First, as in my mother’s case, the Judge was clearly concerned that steps were taken straight away to improve the quality of life of P rather than waiting for another hearing. P wanted access to the community and the judge wanted to ensure that this could start happening as soon as possible.
This raised another point about the practicalities of this happening, and how much time the care home staff would have to do this. As well as being concerned for P, the judge was concerned for the care home staff’s time too. I hadn’t fully appreciated before my mother’s case, now reinforced by this one, that the Court of Protection can make orders requiring Homes to take residents out into the community, as well as making other adjustments as appropriate. How this can be organized and monitored to ensure it happens is another matter, as I have learned from my mother’s case.
Second, it was interesting for me that the judge raised the possibility of the family going out with P. It sounds a reasonable request. However, I know from my experience that a lot already falls on families and it can be hard to draw a line between the State and the family providing support and care. Families are strange beasts and there can be many reasons why a family’s role can be limited.
Third, the judge was concerned to support P’s autonomy. In this case P was quoted as saying that the care home is “like a prison” and this reflects the exact words my mother uses and it made me realise that it is an expression that Courts must hear all the time. My mother’s case is unique, as are all cases, but I’m learning that there are similarities that judges must come across frequently.

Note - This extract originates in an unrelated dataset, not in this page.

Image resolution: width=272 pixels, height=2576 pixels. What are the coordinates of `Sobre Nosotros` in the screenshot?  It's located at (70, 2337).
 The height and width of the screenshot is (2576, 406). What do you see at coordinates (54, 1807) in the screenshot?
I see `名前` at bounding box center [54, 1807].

Finally, I was struck again by the spirit of cooperation between the parties present, and Judge Eldergill doing his best to ensure that P’s wishes were at the heart of the discussions and accommodated in the best way possible.
Anna is the daughter of a woman who is currently a P in a Court of Protection s.21A application. She’s not using her real name because she wishes to protect her mother’s privacy, while also hoping that other families can benefit from reading about her family’s experience. She hopes to blog in future about the hearings as the case progresses through the court.
 Through section 49 of the Mental Capacity Act 2005, the Court can order (most typically) the NHS body responsible for the area where P lives to produce a report even if it isn’t a party to the Court proceedings. A section 49 report is often considered as an alternative to a report by an independent expert. Whilst reports by independent experts can be obtained by the parties at private expert rates, no provision is made within section 49 in relation to fees or expenses incurred by the body directed to produce the report, and so the cost is therefore borne by the body directed to produce the report. See “What is a section 49 report?”